Union européenne, il faut protéger les droits humains des logiciels espions

Union européenne, il faut protéger les droits humains des logiciels espions

En réaction aux recommandations et au rapport final adoptés mardi 9 mai par la commission d’enquête du Parlement européen chargée d’enquêter sur l’utilisation de Pegasus et de logiciels espions de surveillance équivalents (PEGA), qui demande à l’Union européenne (UE) une réglementation plus stricte en matière de fabrication, de commercialisation et d’utilisation des logiciels espions, Donncha Ó Cearbhaill, responsable du Security Lab d’Amnesty International, a déclaré :

« Les recommandations de la commission PEGA du Parlement européen mettent en avant la question de l’utilisation abusive des logiciels espions pour la surveillance illégale, mais il faut des limites plus fortes pour traiter efficacement ce problème. Il est décevant de constater que les propositions n’appellent pas à l’instauration immédiate d’un moratoire sur la vente, l’acquisition, le transfert et l’utilisation de ces logiciels. Des enquêtes crédibles sur leur utilisation abusive sont également nécessaires, tout comme des mesures permettant aux victimes d’obtenir justice.

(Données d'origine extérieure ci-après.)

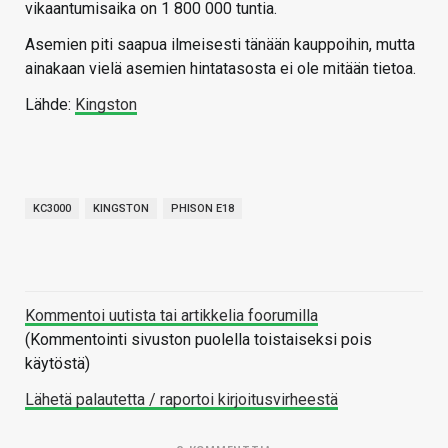
vikaantumisaika on 1 800 000 tuntia.
Asemien piti saapua ilmeisesti tänään kauppoihin, mutta
ainakaan vielä asemien hintatasosta ei ole mitään tietoa.
Lähde:
Kingston
KC3000
KINGSTON
PHISON E18
Kommentoi uutista tai artikkelia foorumilla
(Kommentointi sivuston puolella toistaiseksi pois
käytöstä)
Lähetä palautetta / raportoi kirjoitusvirheestä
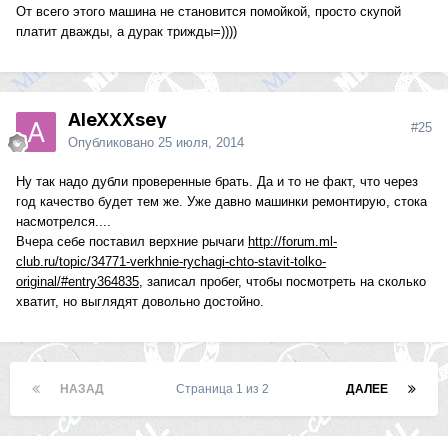
От всего этого машина не становится помойкой, просто скупой
платит дважды, а дурак трижды=))))
AleXXXsey
#25
Опубликовано
25 июля, 2014
Ну так надо дубли проверенные брать. Да и то не факт, что через
год качество будет тем же. Уже давно машинки ремонтирую, стока
насмотрелся....
Вчера себе поставил верхние рычаги
http://forum.ml-
club.ru/topic/34771-verkhnie-rychagi-chto-stavit-tolko-
original/#entry364835
, записал пробег, чтобы посмотреть на сколько
хватит, но выглядят довольно достойно.
НАЗАД
Страница 1 из 2
ДАЛЕЕ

« La demande de renforcement des garanties en matière de droits humains pour l’utilisation des logiciels espions est bienvenue, mais il reste à voir si celles-ci seront appliquées dans la pratique et si elles peuvent prévenir les violations. Comme l’ont montré de récentes révélations, même les protections les plus solides ne nous mettent pas à l’abri de logiciels tels que Pegasus. Une interdiction de ces outils intrusifs est donc nécessaire de toute urgence.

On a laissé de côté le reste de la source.